VAEGAN

This module is the implementation of the VAE-GAN model proposed in (https://arxiv.org/abs/1512.09300).

Available samplers

NormalSampler

Samples from a Standard normal distribution in the Autoencoder’s latent space.

GaussianMixtureSampler

Fits a Gaussian Mixture in the Autoencoder’s latent space.

TwoStageVAESampler

Fits a second VAE in the Autoencoder’s latent space.

MAFSampler

Fits a Masked Autoregressive Flow in the Autoencoder’s latent space.

IAFSampler

Fits an Inverse Autoregressive Flow in the Autoencoder’s latent space.

class pythae.models.VAEGANConfig(input_dim=None, latent_dim=10, uses_default_encoder=True, uses_default_decoder=True, reconstruction_loss='mse', adversarial_loss_scale=0.5, reconstruction_layer=- 1, uses_default_discriminator=True, discriminator_input_dim=None, equilibrium=0.68, margin=0.4)[source]

Adversarial AE model config class.

Parameters
  • input_dim (tuple) – The input_data dimension.

  • latent_dim (int) – The latent space dimension. Default: None.

  • reconstruction_loss (str) – The reconstruction loss to use [‘bce’, ‘mse’]. Default: ‘mse’

  • adversarial_loss_scale (float) – Parameter scaling the adversarial loss

  • reconstruction_layer (int) – The reconstruction layer depth used for reconstruction metric

class pythae.models.VAEGAN(model_config, encoder=None, decoder=None, discriminator=None)[source]

Variational Autoencoder using Adversarial reconstruction loss model.

Parameters
  • model_config (VAEGANConfig) – The Autoencoder configuration setting the main parameters of the model.

  • encoder (BaseEncoder) – An instance of BaseEncoder (inheriting from torch.nn.Module which plays the role of encoder.
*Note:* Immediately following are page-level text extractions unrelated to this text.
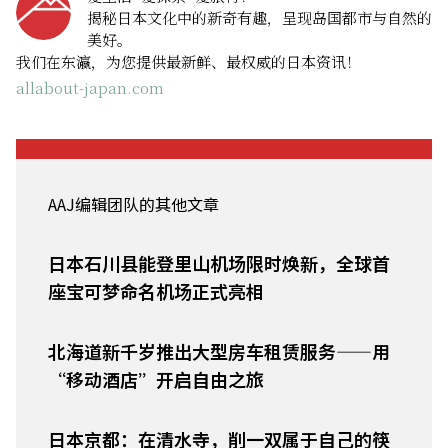
揭秘日本文化中的新奇有趣，呈现岛国都市与自然的
美好。
我们在东瀛，为您提供最新鲜、最权威的日本资讯！
allabout-japan.com
AAJ编辑团队的其他文章
日本石川县能登里山机场限时焕新，全球首
座宝可梦命名机场正式亮相
北海道新千岁推出大型房车租赁服务——用
“移动酒店”开启自由之旅
日本京都：在清水寺，削一双属于自己的筷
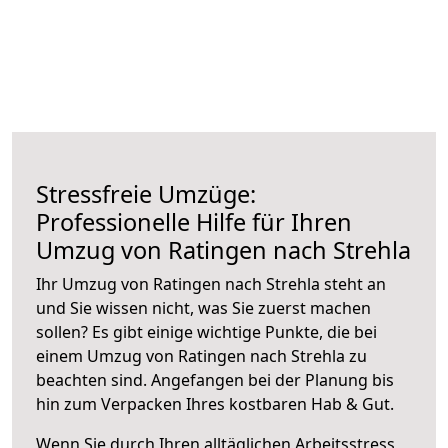
Stressfreie Umzüge:
Professionelle Hilfe für Ihren
Umzug von Ratingen nach Strehla
Ihr Umzug von Ratingen nach Strehla steht an
und Sie wissen nicht, was Sie zuerst machen
sollen? Es gibt einige wichtige Punkte, die bei
einem Umzug von Ratingen nach Strehla zu
beachten sind.
Angefangen bei der Planung bis
hin zum Verpacken Ihres kostbaren Hab & Gut.
Wenn Sie durch Ihren alltäglichen Arbeitsstress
This argument allows you to use your own neural networks architectures if desired. If None is provided, a simple Multi Layer Preception (https://en.wikipedia.org/wiki/Multilayer_perceptron) is used. Default: None.

  • decoder (BaseDecoder) – An instance of BaseDecoder (inheriting from torch.nn.Module which plays the role of decoder. This argument allows you to use your own neural networks architectures if desired. If None is provided, a simple Multi Layer Preception (https://en.wikipedia.org/wiki/Multilayer_perceptron) is used. Default: None.

  • discriminator (BaseDiscriminator) – An instance of BaseDiscriminator (inheriting from torch.nn.Module which plays the role of discriminator. This argument allows you to use your own neural networks architectures if desired. If None is provided, a simple Multi Layer Preception (https://en.wikipedia.org/wiki/Multilayer_perceptron) is used. Default: None.

Note

For high dimensional data we advice you to provide you own network architectures. With the provided MLP you may end up with a MemoryError.

forward(inputs, **kwargs)[source]

The input data is encoded and decoded

Parameters

inputs (BaseDataset) – An instance of pythae’s datasets

Returns

An instance of ModelOutput containing all the relevant parameters

Return type

ModelOutput

classmethod load_from_folder(dir_path)[source]

Class method to be used to load the model from a specific folder

Parameters

dir_path (str) – The path where the model should have been be saved.

Note

This function requires the folder to contain:

  • a model_config.json and a model.pt if no custom architectures were provided

or

  • a model_config.json, a model.pt and a encoder.pkl (resp. decoder.pkl) if a custom encoder (resp. decoder) was provided
classmethod load_from_hf_hub(hf_hub_path, allow_pickle=False)[source]

Class method to be used to load a pretrained model from the Hugging Face hub

Parameters

hf_hub_path (str) – The path where the model should have been be saved on the hugginface hub.

Note

This function requires the folder to contain:

  • a model_config.json and a model.pt if no custom architectures were provided

or

  • a model_config.json, a model.pt and a encoder.pkl (resp. decoder.pkl and discriminator) if a custom encoder (resp. decoder and/or discriminator) was provided
save(dir_path)[source]

Method to save the model at a specific location

Parameters

dir_path (str) – The path where the model should be saved. If the path path does not exist a folder will be created at the provided location.

set_discriminator(discriminator)[source]

This method is called to set the metric network outputing the \(L_{\psi_i}\) of the metric matrices

Parameters

metric (BaseMetric) – The metric module that need to be set to the model.